7.TAG : FAHRT AM 30.05.2014 NACH LANDSBERG AM LECH GEFÜHRT VON MICHAEL

Am Morgen erwartete uns wieder Dauerregen, so dass wir die geplante Passtour Richtung Arlberg nicht fahren konnten. Erst gegen Mittag wurde es besser und wir fuhren um 14.00 h über kleine Straßen Richtung Landsberg am Lech ( Ulli´s neue Heimat ). Dort angekommen, mussten wir auf hunderte von Abiturienten Rücksicht nehmen, die am Ufer des Lechs ihre Abi-feier gefeierten. Gans schön viele Schnapsleichen dort. Nach einem Kaffee traten wir dann die Rückfahrt an und waren pünktlich zum Abendbrot wieder im Hotel. Der Abend viel ein wenig ruhiger aus, da wir ja am nächsten Morgen wieder die Heimfahrt antraten mussten.

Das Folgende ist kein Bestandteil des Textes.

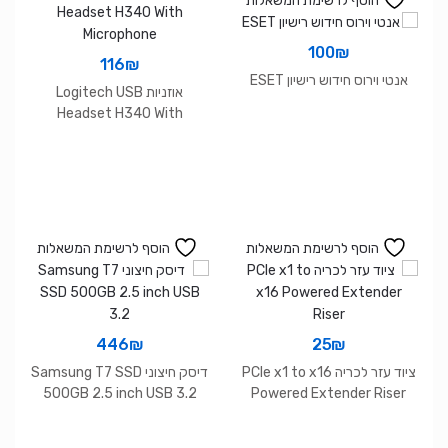
הוסף לרשימת המשאלות
100
₪
116
₪
אנטי וירוס חידוש רישיון ESET
אוזניות Logitech USB
Headset H340 With
Microphone
הוסף לרשימת המשאלות
הוסף לרשימת המשאלות
446
₪
25
₪
ציוד עזר לכריה PCIe x1 to x16
דיסק חיצוני Samsung T7 SSD
500GB 2.5 inch USB 3.2
Powered Extender Riser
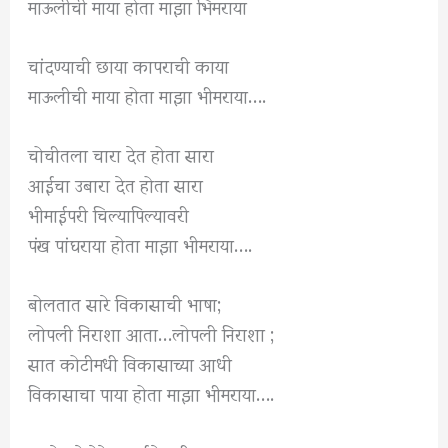
माऊलीची माया होता माझा भिमराया
चांदण्याची छाया कापराची काया
माऊलीची माया होता माझा भीमराया….
चोचीतला चारा देत होता सारा
आईचा उबारा देत होता सारा
भीमाईपरी चिल्यापिल्यावरी
पंख पांघराया होता माझा भीमराया….
बोलतात सारे विकासाची भाषा;
लोपली निराशा आता…लोपली निराशा ;
सात कोटीमधी विकासाच्या आधी
विकासाचा पाया होता माझा भीमराया….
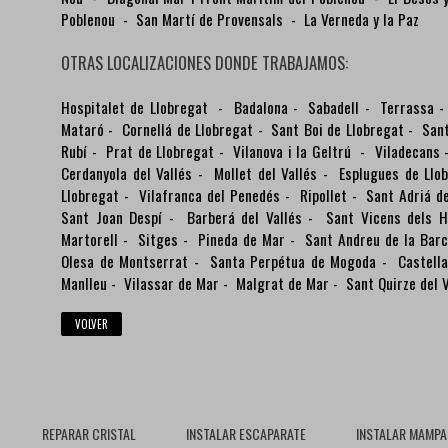
Poblenou
-
San Martí de Provensals
-
La Verneda y la Paz
OTRAS LOCALIZACIONES DONDE TRABAJAMOS:
Hospitalet de Llobregat
-
Badalona
-
Sabadell
-
Terrassa
Mataró
-
Cornellá de Llobregat
-
Sant Boi de Llobregat
-
Sant
Rubí
-
Prat de Llobregat
-
Vilanova i la Geltrú
-
Viladecans
Cerdanyola del Vallés
-
Mollet del Vallés
-
Esplugues de Llo
Llobregat
-
Vilafranca del Penedés
-
Ripollet
-
Sant Adriá d
Sant Joan Despí
-
Barberá del Vallés
-
Sant Vicens dels H
Martorell
-
Sitges
-
Pineda de Mar
-
Sant Andreu de la Bar
Olesa de Montserrat
-
Santa Perpétua de Mogoda
-
Castella
Manlleu
-
Vilassar de Mar
-
Malgrat de Mar
-
Sant Quirze del V
VOLVER
REPARAR CRISTAL
INSTALAR ESCAPARATE
INSTALAR MAMPA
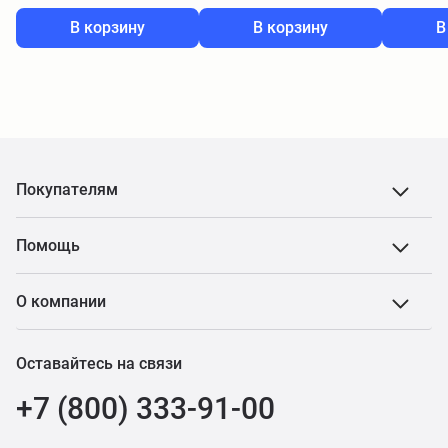
В корзину
В корзину
В
Покупателям
Помощь
О компании
Оставайтесь на связи
+7 (800) 333-91-00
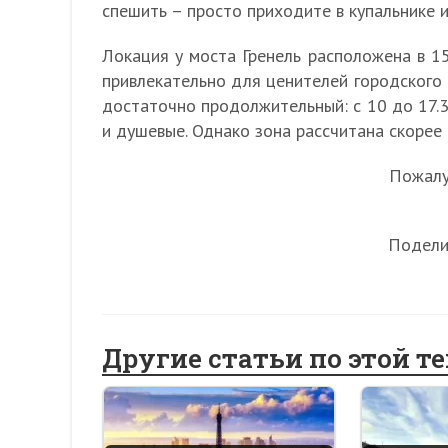
спешить – просто приходите в купальнике 
Локация у моста Гренель расположена в 15
привлекательно для ценителей городского 
достаточно продолжительный: с 10 до 17.3
и душевые. Однако зона рассчитана скорее 
Пожалуй
Подели
Другие статьи по этой т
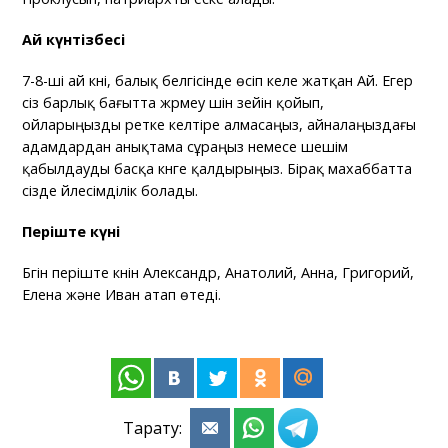
Ай күнтізбесі
7-8-ші ай күні, балық белгісінде өсіп келе жатқан Ай. Егер
сіз барлық бағытта жүрмеу үшін зейін қойып,
ойларыңызды ретке келтіре алмасаңыз, айналаңыздағы
адамдардан анықтама сұраңыз немесе шешім
қабылдауды басқа күнге қалдырыңыз. Бірақ махаббатта
сізде үйлесімділік болады.
Періште күні
Бүгін періште күнін Александр, Анатолий, Анна, Григорий,
Елена және Иван атап өтеді.
Тарату:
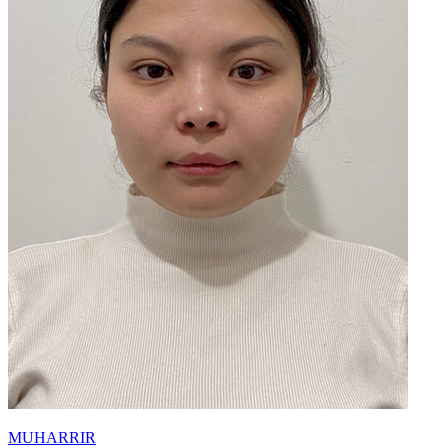
MUHARRIR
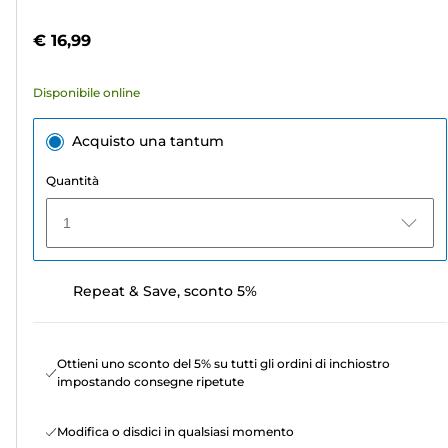
5
a
stelle.
colori
€ 16,99
6
recensioni
Disponibile online
Acquisto una tantum
Quantità
1
Repeat & Save, sconto 5%
Ottieni uno sconto del 5% su tutti gli ordini di inchiostro
impostando consegne ripetute
Modifica o disdici in qualsiasi momento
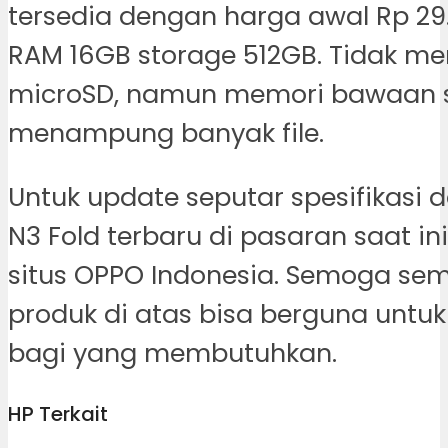
tersedia dengan harga awal Rp 
RAM 16GB storage 512GB. Tidak memi
microSD, namun memori bawaan
menampung banyak file.
Untuk update seputar spesifikasi 
N3 Fold terbaru di pasaran saat ini
situs OPPO Indonesia. Semoga sem
produk di atas bisa berguna untuk 
bagi yang membutuhkan.
HP Terkait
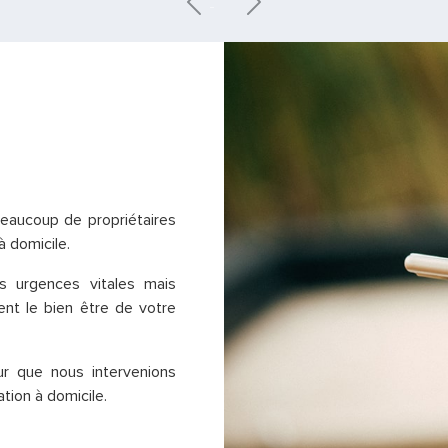
beaucoup de propriétaires
à domicile.
s urgences vitales mais
ent le bien être de votre
r que nous intervenions
ion à domicile.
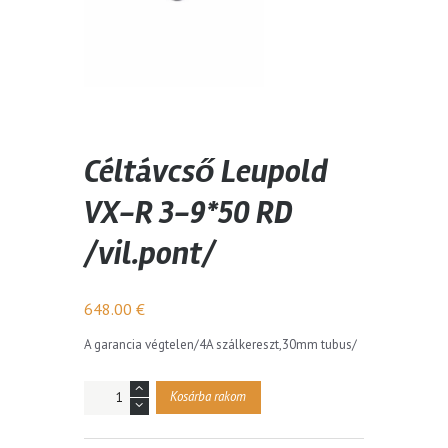
Céltávcső Leupold
VX-R 3-9*50 RD
/vil.pont/
648.00
€
A garancia végtelen/4A szálkereszt,30mm tubus/
Mennyiség
Kosárba rakom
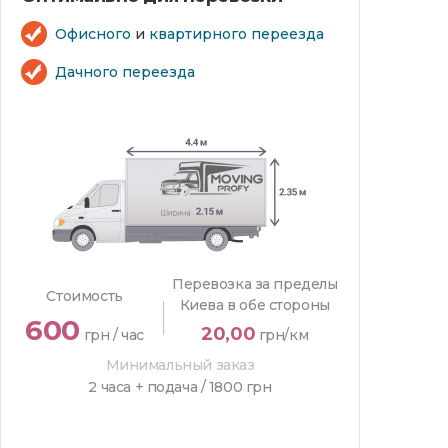
Офисного
и
квартирного переезда
Дачного переезда
Перевозка за пределы
Стоимость
Киева в обе стороны
600
20,00
грн / час
грн/км
Минимальный заказ
2 часа + подача /
1800 грн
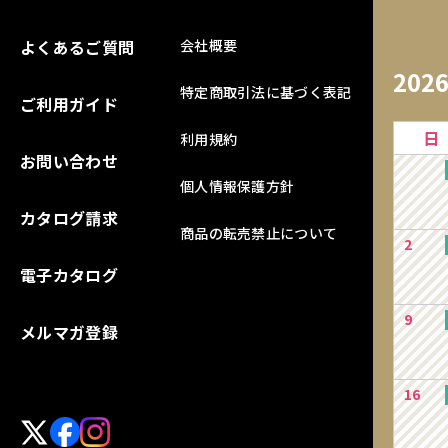
よくあるご質問
会社概要
202
特定商取引法に基づく表記
ご利用ガイド
日
利用規約
お問い合わせ
個人情報保護方針
カタログ請求
商品の転売禁止について
2
電子カタログ
9
メルマガ登録
16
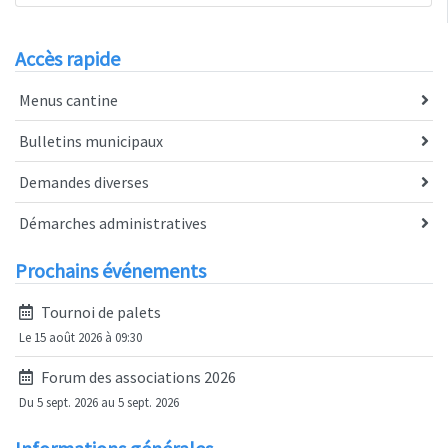
Accès rapide
Menus cantine
Bulletins municipaux
Demandes diverses
Démarches administratives
Prochains événements
Tournoi de palets
Le 15 août 2026 à 09:30
Forum des associations 2026
Du 5 sept. 2026 au 5 sept. 2026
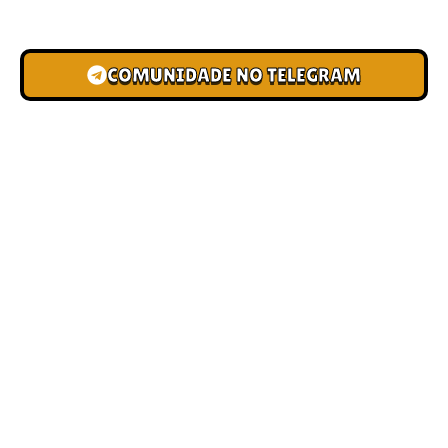
novas pistas e bônus de depósito.
COMUNIDADE NO TELEGRAM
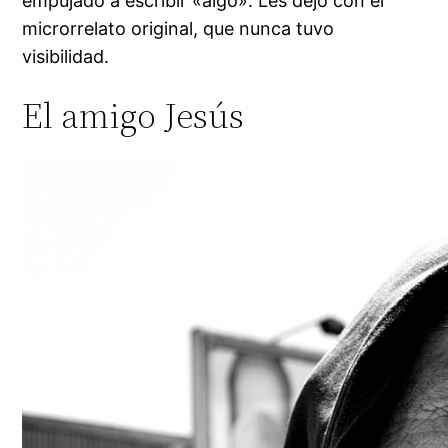
empujado a escribir «algo». Les dejo con el
microrrelato original, que nunca tuvo
visibilidad.
El amigo Jesús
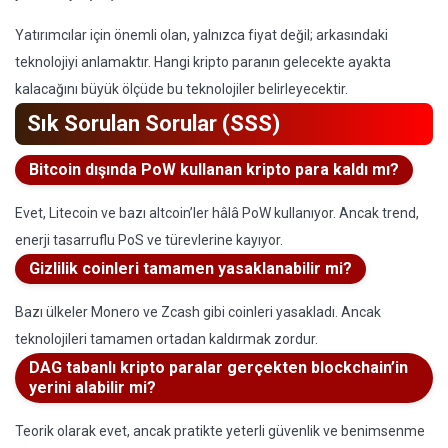
Yatırımcılar için önemli olan, yalnızca fiyat değil; arkasındaki
teknolojiyi anlamaktır. Hangi kripto paranın gelecekte ayakta
kalacağını büyük ölçüde bu teknolojiler belirleyecektir.
Sık Sorulan Sorular (SSS)
Bitcoin dışında PoW kullanan kripto para kaldı mı?
Evet, Litecoin ve bazı altcoin’ler hâlâ PoW kullanıyor. Ancak trend,
enerji tasarruflu PoS ve türevlerine kayıyor.
Gizlilik coinleri tamamen yasaklanabilir mi?
Bazı ülkeler Monero ve Zcash gibi coinleri yasakladı. Ancak
teknolojileri tamamen ortadan kaldırmak zordur.
DAG tabanlı kripto paralar gerçekten blockchain’in
yerini alabilir mi?
Teorik olarak evet, ancak pratikte yeterli güvenlik ve benimsenme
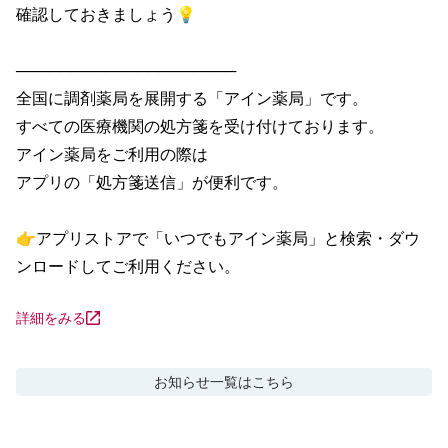
確認しておきましょう💡

────────────────────

全国に調剤薬局を展開する「アイン薬局」です。

すべての医療機関の処方箋を受け付けております。

アイン薬局をご利用の際は

アプリの「処方箋送信」が便利です。

👉アプリストアで「いつでもアイン薬局」と検索・ダウ
ンロードしてご利用ください。
詳細をみる
お知らせ
一覧はこちら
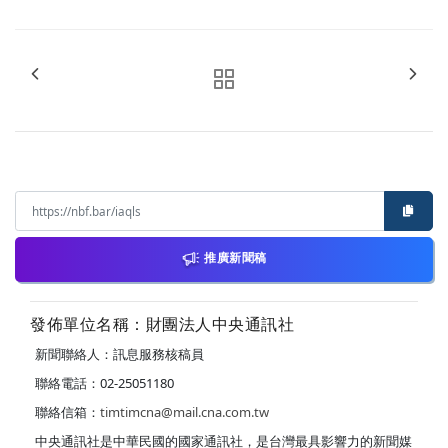
推廣新聞稿
發佈單位名稱：財團法人中央通訊社
新聞聯絡人：訊息服務核稿員
聯絡電話：02-25051180
聯絡信箱：
timtimcna@mail.cna.com.tw
中央通訊社是中華民國的國家通訊社，是台灣最具影響力的新聞媒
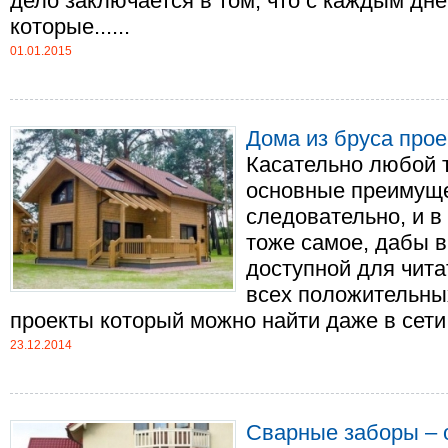
дело заключается в том, что с каждым д
которые......
01.01.2015
Дома из бруса прое
Касательно любой 
основные преимуще
следовательно, и в
тоже самое, дабы в
доступной для чита
всех положительных
проекты который можно найти даже в сети. .
23.12.2014
Сварные заборы – 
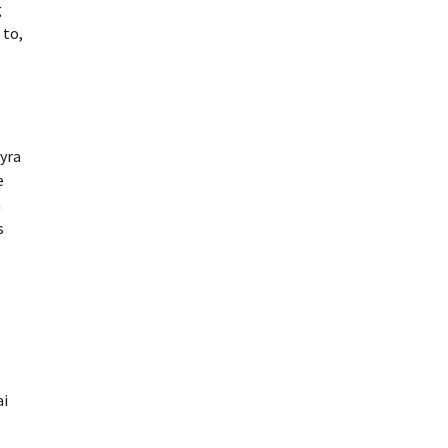
g
 to,
 yra
e
a
s
ai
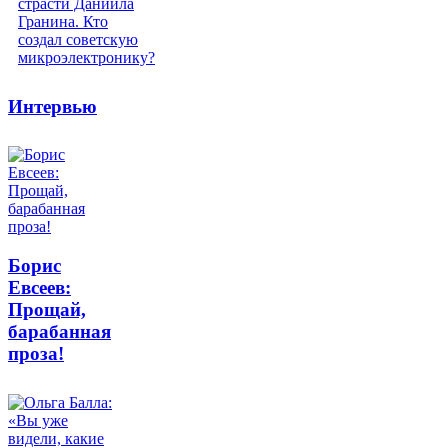
Интервью
Борис
Евсеев:
Прощай,
барабанная
проза!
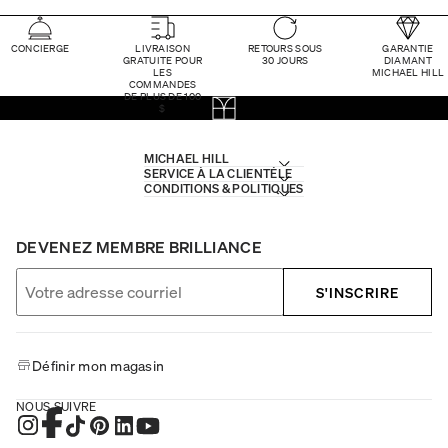
CONCIERGE
LIVRAISON
RETOURS SOUS
GARANTIE
GRATUITE POUR
30 JOURS
DIAMANT
LES
MICHAEL HILL
COMMANDES
DE PLUS DE 100
$
MICHAEL HILL
SERVICE À LA CLIENTÈLE
CONDITIONS & POLITIQUES
DEVENEZ MEMBRE BRILLIANCE
S'INSCRIRE
Définir mon magasin
NOUS SUIVRE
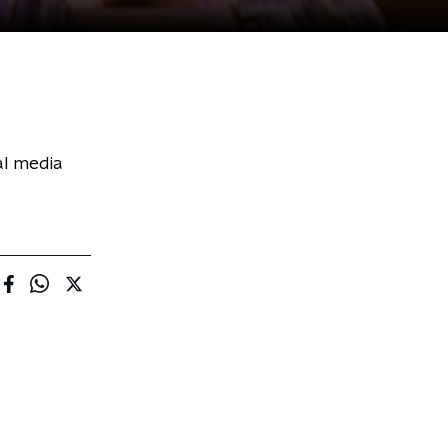
al media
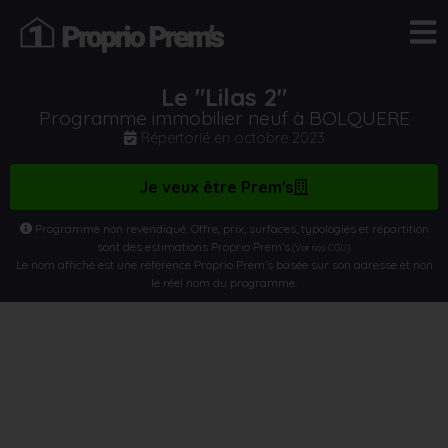
Le "Lilas 2"
Programme immobilier neuf à BOLQUERE
Répertorié en
octobre 2023
Je veux être Prem's
Programme non revendiqué. Offre, prix, surfaces, typologies et répartition
sont des estimations Proprio Prem’s
.
(Voir nos CGU)
Le nom affiché est une référence Proprio Prem’s basée sur son adresse et non
le réel nom du programme.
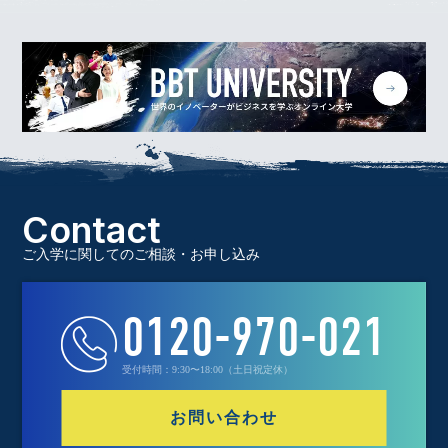
Contact
ご入学に関してのご相談・お申し込み
0120-970-021
受付時間：9:30〜18:00（土日祝定休）
お問い合わせ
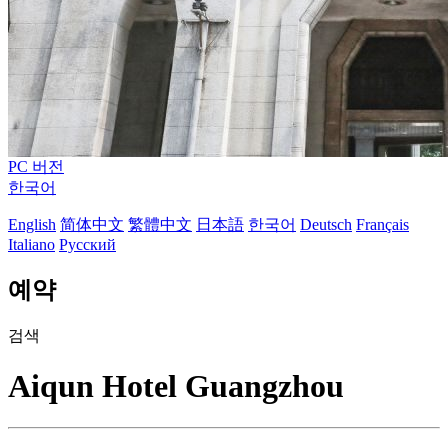
PC 버전
한국어
English
简体中文
繁體中文
日本語
한국어
Deutsch
Français
Italiano
Русский
예약
검색
Aiqun Hotel Guangzhou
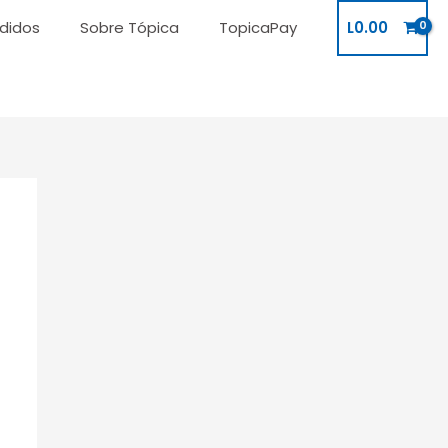
didos
Sobre Tópica
TopicaPay
L
0.00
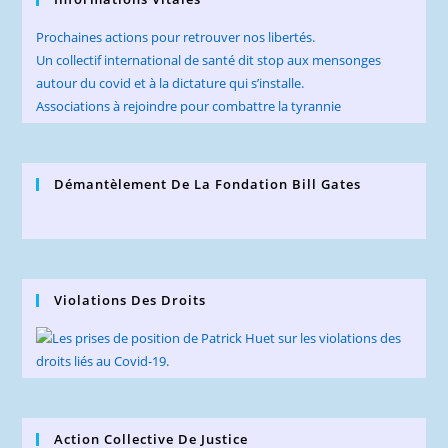
Prochaines actions pour retrouver nos libertés.
Un collectif international de santé dit stop aux mensonges
autour du covid et à la dictature qui s’installe.
Associations à rejoindre pour combattre la tyrannie
Démantèlement De La Fondation Bill Gates
Violations Des Droits
Action Collective De Justice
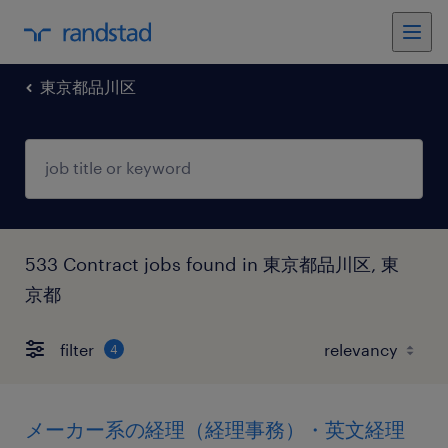
東京都品川区
533 Contract jobs found in 東京都品川区, 東
京都
filter
4
メーカー系の経理（経理事務）・英文経理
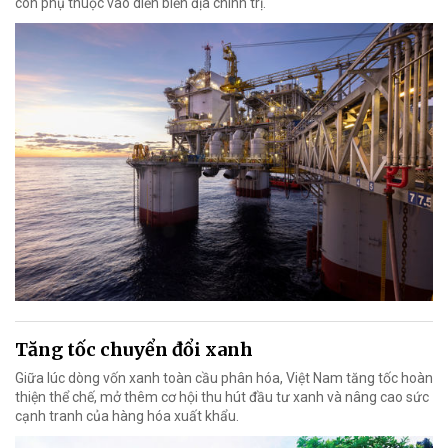
còn phụ thuộc vào diễn biến địa chính trị.
Tăng tốc chuyển đổi xanh
Giữa lúc dòng vốn xanh toàn cầu phân hóa, Việt Nam tăng tốc hoàn
thiện thể chế, mở thêm cơ hội thu hút đầu tư xanh và nâng cao sức
cạnh tranh của hàng hóa xuất khẩu.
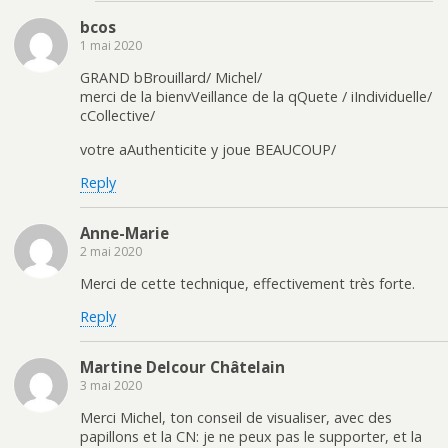
bcos
1 mai 2020
GRAND bBrouillard/ Michel/
merci de la bienvVeillance de la qQuete / iIndividuelle/
cCollective/
votre aAuthenticite y joue BEAUCOUP/
Reply
Anne-Marie
2 mai 2020
Merci de cette technique, effectivement très forte.
Reply
Martine Delcour Châtelain
3 mai 2020
Merci Michel, ton conseil de visualiser, avec des
papillons et la CN: je ne peux pas le supporter, et la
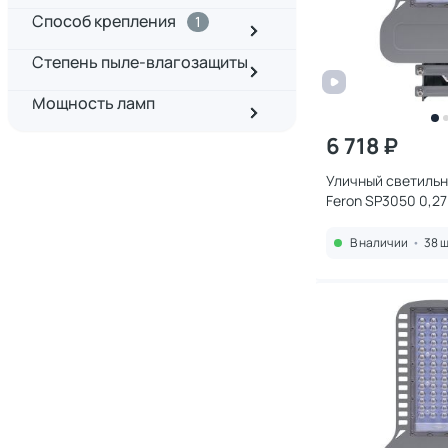
Способ крепления
1
Степень пыле-влагозащиты
Мощность ламп
6 718 ₽
Уличный светильн
Feron SP3050 0,27
В наличии
•
38 ш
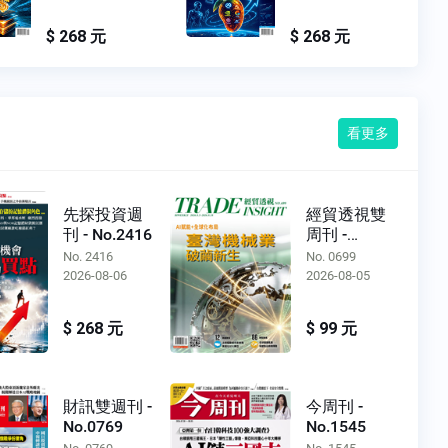
$ 268 元
$ 268 元
看更多
先探投資週
經貿透視雙
刊 - No.2416
周刊 -
No.0699
No. 2416
No. 0699
2026-08-06
2026-08-05
$ 268 元
$ 99 元
財訊雙週刊 -
今周刊 -
No.0769
No.1545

8.TAG :  HEIMFAHRT AM 31.05.2014

Um 09.00 h war es soweit. Wir verabschiedeten uns von unseren Gastgebern und von Heinz, der direkt über die Autobahn zu seinem Bruder fuhr. Wir fuhren dann über die Bundesstr. In Richtung Zwischenübernachtung. Hier machte Michael einen Stopp in einem Gewerbegebiet, was den Zorn der anderen auf sich zog. Wie kann man nur so blöd sein hier eine Pause zu machen. In nicht einmal 10 km weiter kam dann eine Tankstelle, hätte ich es vorher gewusst, na ja…… . Kurz vor Würzburg legten wir den nächsten Zwischenstopp ein und haben eine Kleinigkeit gegessen. Michael sagte, wenn wir in dem Tempo weiterfahren, wären wir in ca. 6 Std. zuhause. Wollen wir nicht doch durchfahren, war seine Frage. Alle stimmten dem zu. Also machten wir uns auf dem Weg. Michael fuhr vorweg und nach mehrmaligen Überholen von LKW´s hatte er den Kontakt zu den anderen verloren.


Fazit: Es war eine schöne aber anstrengende Tour, bei dem das Wetter nicht ganz so mitspielte.